Extracted page text data:
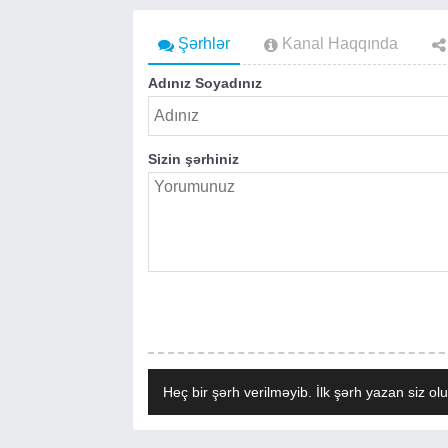
Şərhlər
Kanal Haqqında
Adınız Soyadınız
Sizin şərhiniz
Heç bir şərh verilməyib. İlk şərh yazan siz olu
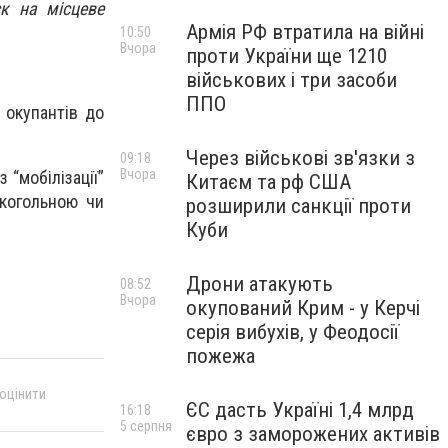
ск на місцеве
Армія РФ втратила на війні
10:50
Вчора
проти України ще 1210
військових і три засоби
ППО
 окупантів до
Через військові зв'язки з
09:18
Вчора
 “мобілізації”
Китаєм та рф США
лкогольною чи
розширили санкції проти
Куби
Дрони атакують
08:52
Вчора
окупований Крим - у Керчі
серія вибухів, у Феодосії
пожежа
 оцінити
ЄС дасть Україні 1,4 млрд
16:18
5 серпня
євро з заморожених активів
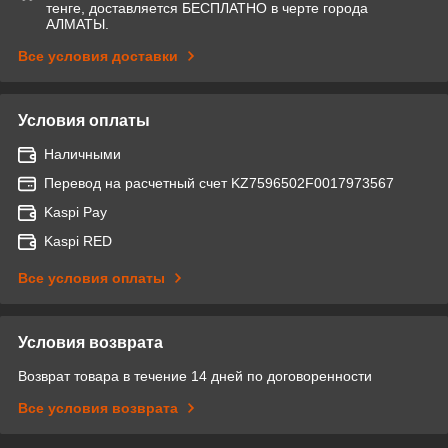
тенге, доставляется БЕСПЛАТНО в черте города
АЛМАТЫ.
Все условия доставки
Условия оплаты
Наличными
Перевод на расчетный счет KZ7596502F0017973567
Kaspi Pay
Kaspi RED
Все условия оплаты
Условия возврата
Возврат товара в течение 14 дней по договоренности
Все условия возврата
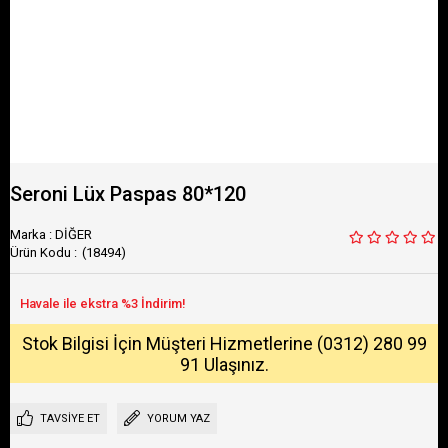
Seroni Lüx Paspas 80*120
Marka
:
DİĞER
(18494)
Stok Bilgisi İçin Müşteri Hizmetlerine (0312) 280 99
91 Ulaşınız.
TAVSIYE ET
YORUM YAZ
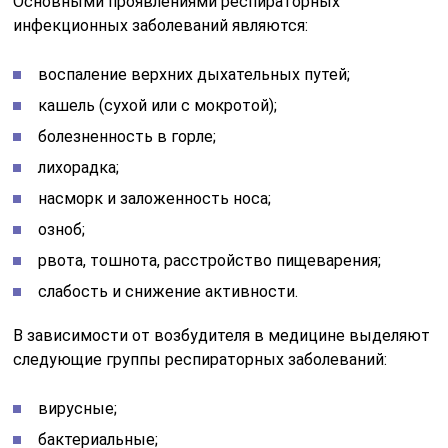
Основными проявлениями респираторных
инфекционных заболеваний являются:
воспаление верхних дыхательных путей;
кашель (сухой или с мокротой);
болезненность в горле;
лихорадка;
насморк и заложенность носа;
озноб;
рвота, тошнота, расстройство пищеварения;
слабость и снижение активности.
В зависимости от возбудителя в медицине выделяют
следующие группы респираторных заболеваний:
вирусные;
бактериальные;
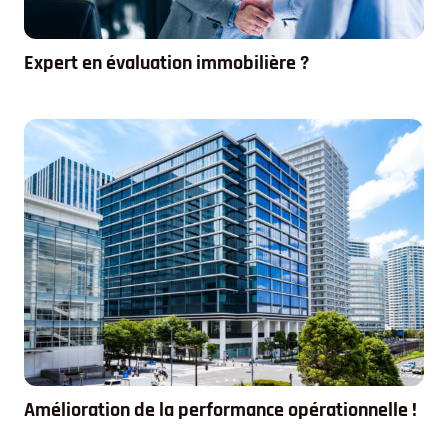
Expert en évaluation immobilière ?
Amélioration de la performance opérationnelle !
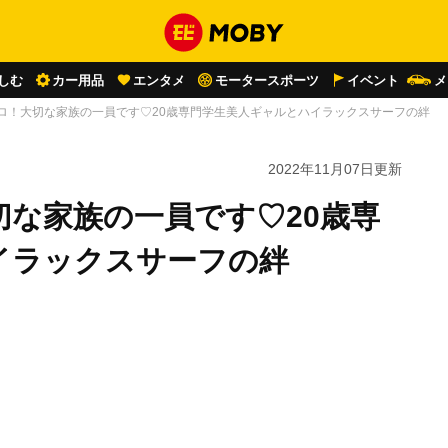
しむ
カー用品
エンタメ
モータースポーツ
イベント
メ
キロ！大切な家族の一員です♡20歳専門学生美人ギャルとハイラックスサーフの絆
2022年11月07日
更新
切な家族の一員です♡20歳専
イラックスサーフの絆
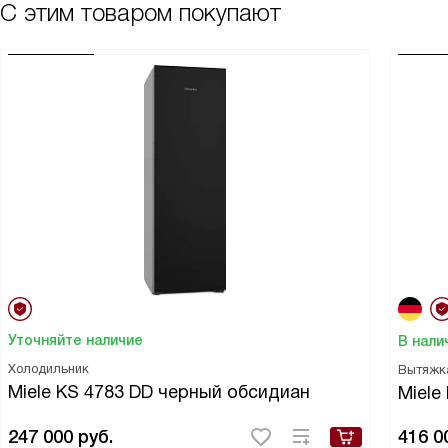
С этим товаром покупают
Уточняйте наличие
В нали
Холодильник
Вытяжк
Miele KS 4783 DD черный обсидиан
Miele
247 000
руб.
416 0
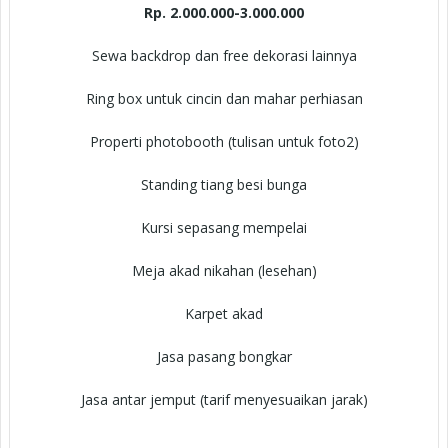
Rp. 2.000.000-3.000.000
Sewa backdrop dan free dekorasi lainnya
Ring box untuk cincin dan mahar perhiasan
Properti photobooth (tulisan untuk foto2)
Standing tiang besi bunga
Kursi sepasang mempelai
Meja akad nikahan (lesehan)
Karpet akad
Jasa pasang bongkar
Jasa antar jemput (tarif menyesuaikan jarak)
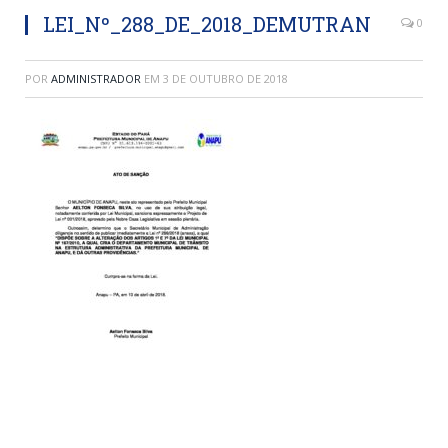
LEI_Nº_288_DE_2018_DEMUTRAN
0
POR
ADMINISTRADOR
EM
3 DE OUTUBRO DE 2018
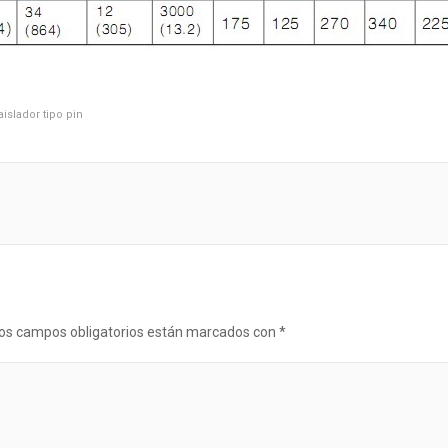
aislador tipo pin
os campos obligatorios están marcados con
*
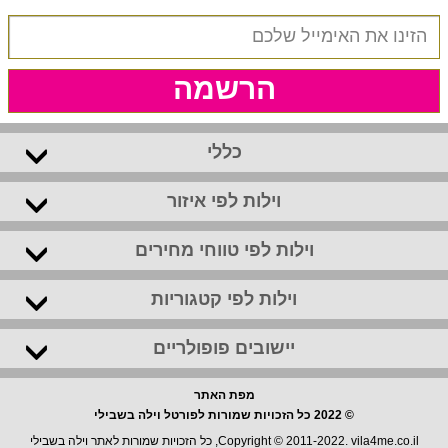
הרשמה
כללי
וילות לפי איזור
וילות לפי טווחי מחירים
וילות לפי קטגוריות
יישובים פופולריים
מפת האתר
© 2022 כל הזכויות שמורות לפורטל וילה בשבילי
Copyright © 2011-2022. vila4me.co.il, כל הזכויות שמורות לאתר וילה בשבילי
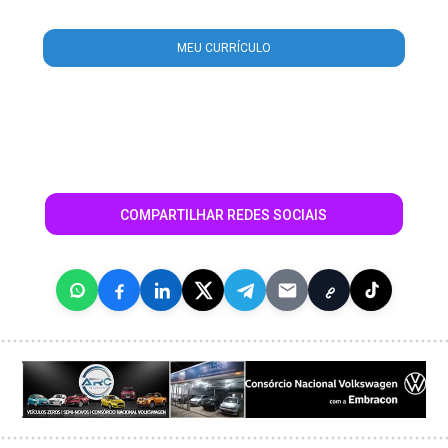
MEU CURRÍCULO
COMPARTILHAR REDES SOCIAIS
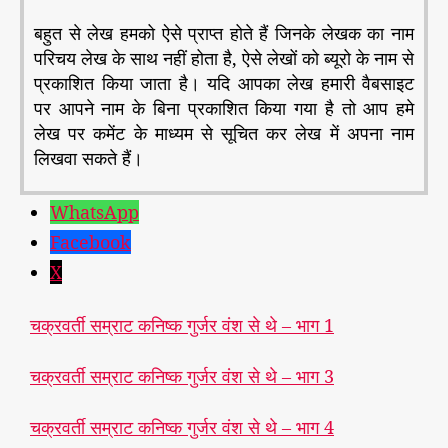
बहुत से लेख हमको ऐसे प्राप्त होते हैं जिनके लेखक का नाम
परिचय लेख के साथ नहीं होता है, ऐसे लेखों को ब्यूरो के नाम से
प्रकाशित किया जाता है। यदि आपका लेख हमारी वैबसाइट
पर आपने नाम के बिना प्रकाशित किया गया है तो आप हमे
लेख पर कमेंट के माध्यम से सूचित कर लेख में अपना नाम
लिखवा सकते हैं।
WhatsApp
Facebook
X
चक्रवर्ती सम्राट कनिष्क गुर्जर वंश से थे – भाग 1
चक्रवर्ती सम्राट कनिष्क गुर्जर वंश से थे – भाग 3
चक्रवर्ती सम्राट कनिष्क गुर्जर वंश से थे – भाग 4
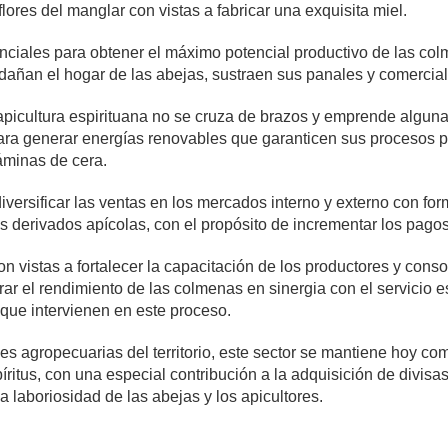
lores del manglar con vistas a fabricar una exquisita miel.
ciales para obtener el máximo potencial productivo de las colm
añan el hogar de las abejas, sustraen sus panales y comercial
apicultura espirituana no se cruza de brazos y emprende algunas 
ara generar energías renovables que garanticen sus procesos pr
láminas de cera.
 diversificar las ventas en los mercados interno y externo con 
s derivados apícolas, con el propósito de incrementar los pagos
n vistas a fortalecer la capacitación de los productores y conso
rar el rendimiento de las colmenas en sinergia con el servicio es
s que intervienen en este proceso.
es agropecuarias del territorio, este sector se mantiene hoy co
íritus, con una especial contribución a la adquisición de divisa
a laboriosidad de las abejas y los apicultores.
omentarios
1,342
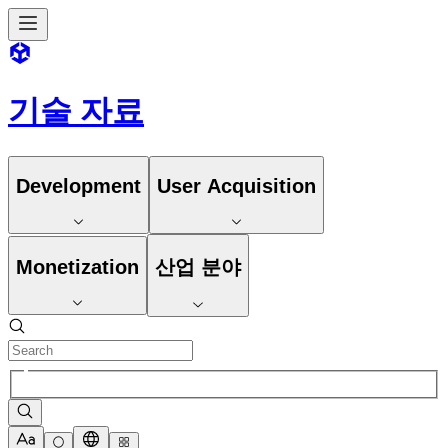
기술 자료
Development
User Acquisition
Monetization
산업 분야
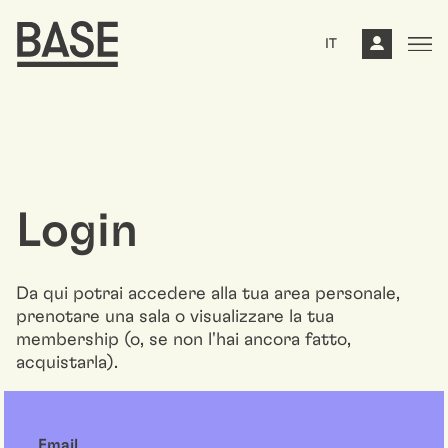
IT
Login
Da qui potrai accedere alla tua area personale,
prenotare una sala o visualizzare la tua
membership (o, se non l'hai ancora fatto,
acquistarla).
Email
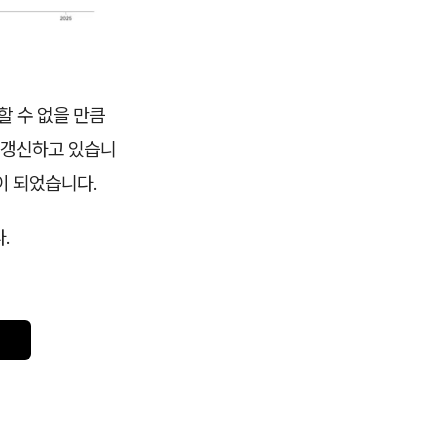
할 수 없을 만큼
를 갱신하고 있습니
이 되었습니다.
.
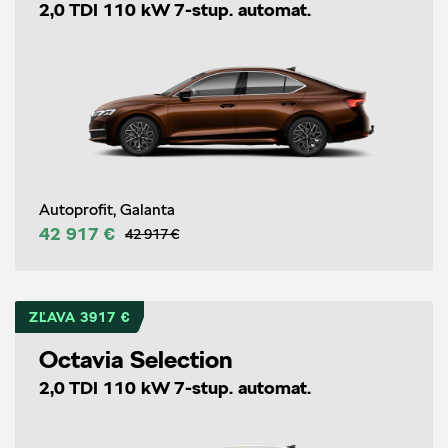
2,0 TDI 110 kW 7-stup. automat.
Autoprofit, Galanta
42 917 €
42 917 €
ZĽAVA 3917 €
Octavia Selection
2,0 TDI 110 kW 7-stup. automat.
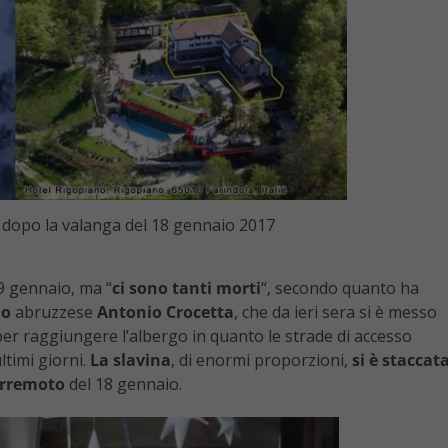
 dopo la valanga del 18 gennaio 2017
19 gennaio, ma “
ci sono
tanti morti
“, secondo quanto ha
no
abruzzese
Antonio Crocetta
, che da ieri sera si è messo
i per raggiungere l’albergo in quanto le strade di accesso
ltimi giorni.
La slavina
, di enormi proporzioni,
si è staccat
erremoto
del 18 gennaio.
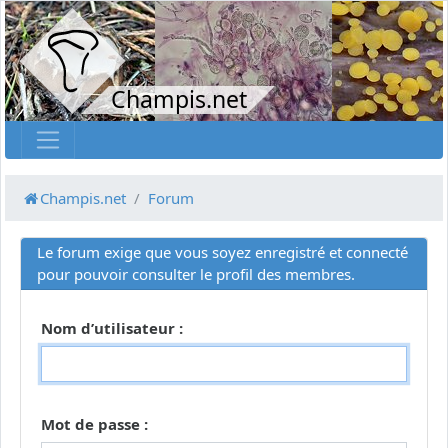
Champis.net
Champis.net
Forum
Le forum exige que vous soyez enregistré et connecté
pour pouvoir consulter le profil des membres.
Nom d’utilisateur :
Mot de passe :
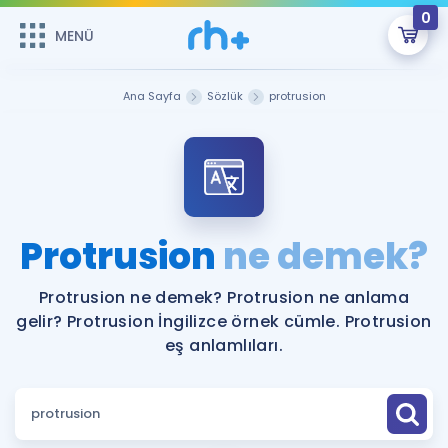
0
MENÜ
MENÜ
Üye Girişi
Ana Sayfa
Sözlük
protrusion
Online Dersler
Sepetin Şu An Boş.
Çalışma Paketleri
Remzi Hoca ile seni sınava hazırlayacak onlarca eğitim seni
bekliyor!
Kitaplar ve Kaynaklar
GİRİŞ YAP
Protrusion
ne demek?
Katılımcı Görüşleri
Şifremi Hatırlamıyorum
Protrusion ne demek? Protrusion ne anlama
gelir? Protrusion İngilizce örnek cümle. Protrusion
ÜYE DEĞİLİM
Faydalı Araçlar
eş anlamlıları.
Ücretsiz Kaynaklar
Blog
İngilizce Gramer
Hakkımızda
Kariyer
Sözlük
Soru & Cevap
İletişim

- _WHAT YOU HAVE TO DO_: Each of the lines above should be transcribed exactly; no image is to be copied.

- _TASK ANSWER_:
Şərhlər
Kanal Haqqında
Adınız Soyadınız
Sizin şərhiniz
Heç bir şərh verilməyib. İlk şərh yazan siz olu
ск на місцеве
Армія РФ втратила на війні
10:50
Вчора
проти України ще 1210
військових і три засоби
ППО
 окупантів до
Через військові зв'язки з
09:18
Вчора
 “мобілізації”
Китаєм та рф США
лкогольною чи
розширили санкції проти
Куби
Дрони атакують
08:52
Вчора
окупований Крим - у Керчі
серія вибухів, у Феодосії
пожежа
 оцінити
ЄС дасть Україні 1,4 млрд
16:18
5 серпня
євро з заморожених активів
тенге, доставляется БЕСПЛАТНО в черте города
АЛМАТЫ.
Все условия доставки
Условия оплаты
Наличными
Перевод на расчетный счет KZ7596502F0017973567
Kaspi Pay
Kaspi RED
Все условия оплаты
Условия возврата
Возврат товара в течение 14 дней по договоренности
Все условия возврата
Seroni Lüx Paspas 80*120
Marka
:
DİĞER
(18494)
Stok Bilgisi İçin Müşteri Hizmetlerine (0312) 280 99
91 Ulaşınız.
TAVSIYE ET
YORUM YAZ
Основными проявлениями респираторных
инфекционных заболеваний являются:
воспаление верхних дыхательных путей;
кашель (сухой или с мокротой);
болезненность в горле;
лихорадка;
насморк и заложенность носа;
озноб;
рвота, тошнота, расстройство пищеварения;
слабость и снижение активности.
В зависимости от возбудителя в медицине выделяют
следующие группы респираторных заболеваний:
вирусные;
бактериальные;
Expert en évaluation immobilière ?
Amélioration de la performance opérationnelle !
しむ
カー用品
エンタメ
モータースポーツ
イベント
メ
キロ！大切な家族の一員です♡20歳専門学生美人ギャルとハイラックスサーフの絆
2022年11月07日
更新
切な家族の一員です♡20歳専
イラックスサーフの絆
С этим товаром покупают
Уточняйте наличие
В нали
Холодильник
Вытяжк
Miele KS 4783 DD черный обсидиан
Miele
247 000
руб.
416 0
Rp. 2.000.000-3.000.000
Sewa backdrop dan free dekorasi lainnya
Ring box untuk cincin dan mahar perhiasan
Properti photobooth (tulisan untuk foto2)
Standing tiang besi bunga
Kursi sepasang mempelai
Meja akad nikahan (lesehan)
Karpet akad
Jasa pasang bongkar
Jasa antar jemput (tarif menyesuaikan jarak)
LEI_Nº_288_DE_2018_DEMUTRAN
0
POR
ADMINISTRADOR
EM
3 DE OUTUBRO DE 2018
aislador tipo pin
os campos obligatorios están marcados con
*
הרשמה
כללי
וילות לפי איזור
וילות לפי טווחי מחירים
וילות לפי קטגוריות
יישובים פופולריים
מפת האתר
© 2022 כל הזכויות שמורות לפורטל וילה בשבילי
Copyright © 2011-2022. vila4me.co.il, כל הזכויות שמורות לאתר וילה בשבילי
MEU CURRÍCULO
COMPARTILHAR REDES SOCIAIS
बहुत से लेख हमको ऐसे प्राप्त होते हैं जिनके लेखक का नाम
परिचय लेख के साथ नहीं होता है, ऐसे लेखों को ब्यूरो के नाम से
प्रकाशित किया जाता है। यदि आपका लेख हमारी वैबसाइट
पर आपने नाम के बिना प्रकाशित किया गया है तो आप हमे
लेख पर कमेंट के माध्यम से सूचित कर लेख में अपना नाम
लिखवा सकते हैं।
WhatsApp
Facebook
X
चक्रवर्ती सम्राट कनिष्क गुर्जर वंश से थे – भाग 1
चक्रवर्ती सम्राट कनिष्क गुर्जर वंश से थे – भाग 3
चक्रवर्ती सम्राट कनिष्क गुर्जर वंश से थे – भाग 4
lores del manglar con vistas a fabricar una exquisita miel.
ciales para obtener el máximo potencial productivo de las colm
añan el hogar de las abejas, sustraen sus panales y comercial
apicultura espirituana no se cruza de brazos y emprende algunas 
ara generar energías renovables que garanticen sus procesos pr
láminas de cera.
 diversificar las ventas en los mercados interno y externo con 
s derivados apícolas, con el propósito de incrementar los pagos
n vistas a fortalecer la capacitación de los productores y conso
rar el rendimiento de las colmenas en sinergia con el servicio es
s que intervienen en este proceso.
es agropecuarias del territorio, este sector se mantiene hoy co
íritus, con una especial contribución a la adquisición de divisa
a laboriosidad de las abejas y los apicultores.
omentarios
1,342
기술 자료
Development
User Acquisition
Monetization
산업 분야
IT
Login
Da qui potrai accedere alla tua area personale,
prenotare una sala o visualizzare la tua
membership (o, se non l'hai ancora fatto,
acquistarla).
Email
할 수 없을 만큼
를 갱신하고 있습니
이 되었습니다.
.
2,0 TDI 110 kW 7-stup. automat.
Autoprofit, Galanta
42 917 €
42 917 €
ZĽAVA 3917 €
Octavia Selection
2,0 TDI 110 kW 7-stup. automat.
 dopo la valanga del 18 gennaio 2017
19 gennaio, ma “
ci sono
tanti morti
“, secondo quanto ha
no
abruzzese
Antonio Crocetta
, che da ieri sera si è messo
i per raggiungere l’albergo in quanto le strade di accesso
ltimi giorni.
La slavina
, di enormi proporzioni,
si è staccat
erremoto
del 18 gennaio.
Champis.net
Champis.net
Forum
Le forum exige que vous soyez enregistré et connecté
pour pouvoir consulter le profil des membres.
Nom d’utilisateur :
Mot de passe :
0
MENÜ
MENÜ
Üye Girişi
Ana Sayfa
Sözlük
protrusion
Online Dersler
Sepetin Şu An Boş.
Çalışma Paketleri
Remzi Hoca ile seni sınava hazırlayacak onlarca eğitim seni
bekliyor!
Kitaplar ve Kaynaklar
GİRİŞ YAP
Protrusion
ne demek?
Katılımcı Görüşleri
Şifremi Hatırlamıyorum
Protrusion ne demek? Protrusion ne anlama
gelir? Protrusion İngilizce örnek cümle. Protrusion
ÜYE DEĞİLİM
Faydalı Araçlar
eş anlamlıları.
Ücretsiz Kaynaklar
Blog
İngilizce Gramer
Hakkımızda
Kariyer
Sözlük
Soru & Cevap
İletişim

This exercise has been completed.